Tomaron el mismo camino que el que él había tomado en su primera salida, que
fue por el campo de Montiel, por el cual caminaban con menos pesadumbre que la
vez pasada, porque, por ser hora temprana los rayos del sol de lado, no les agobiaban
tanto. Dijo en esto Sancho Panza a su amo:
— Mire
vuestra merced, señor caballero andante, que no se le olvide lo que de la
ínsula me tiene prometido; que yo la sabré gobernar, por grande que sea.
A lo cual le
respondió don Quijote:
— Has
de saber, amigo Sancho Panza, que fue costumbre muy usada de los caballeros
andantes antiguos hacer gobernadores a sus escuderos de las ínsulas o reinos
que ganaban, y yo tengo determinado de que por mí no falte tan agradecida
usanza; antes, pienso aventajarme en ella: porque ellos algunas veces, y quizá
las más, esperaban a que sus escuderos fuesen viejos; y, ya después de hartos
de servir y de llevar malos días y peores noches, les daban algún título de
conde, o, por lo mucho, de marqués, de algún valle o provincia de poco más a
menos (de poca importancia); pero, si tú vives y yo vivo, bien podría ser que
antes de seis días ganase yo tal reino que tuviese otros a él adherentes, que
viniesen de molde para coronarte por rey de uno de ellos. Y no creas que
exagero, que estas cosas le suceden a los caballeros andantes de forma tan
nunca vista e inesperada que es posible que te podría dar aún mas de lo que te
he prometido.
- De esa manera —respondió Sancho Panza—, si
yo fuese rey por algún milagro de los que vuestra merced dice, por lo menos,
Juana Gutiérrez, mi oíslo (su mujer que
ahora la llama Juana y otras veces Teresa) , vendría a ser reina y mis hijos infantes.

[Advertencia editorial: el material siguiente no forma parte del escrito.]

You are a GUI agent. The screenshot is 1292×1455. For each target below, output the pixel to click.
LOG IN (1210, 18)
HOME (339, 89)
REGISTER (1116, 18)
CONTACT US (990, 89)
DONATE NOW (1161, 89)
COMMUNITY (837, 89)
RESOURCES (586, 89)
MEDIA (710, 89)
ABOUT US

— Pues, ¿quién lo duda? —respondió don Quijote.
— Yo lo dudo —replicó Sancho
Panza—; porque tengo para mí que, aunque lloviese Dios reinos sobre la tierra,
ninguno asentaría bien sobre la cabeza de Mari Gutiérrez (ahora le da otro
nombre) . Sepa, señor, que no vale nada para reina; condesa le caerá mejor, y
aun necesitando la ayuda de Dios
— Encomiéndalo tú a Dios,
Sancho —respondió don Quijote—, que Él dará lo que más le convenga, pero no te
subestimes tanto que te contentes con ser solamente adelantado (equivalente a Gobernador
Civil)
- No
lo haré, señor mío —respondió Sancho—; y más teniendo tan principal amo en
vuestra merced, que me sabrá dar todo aquello que me esté bien y yo pueda llevar.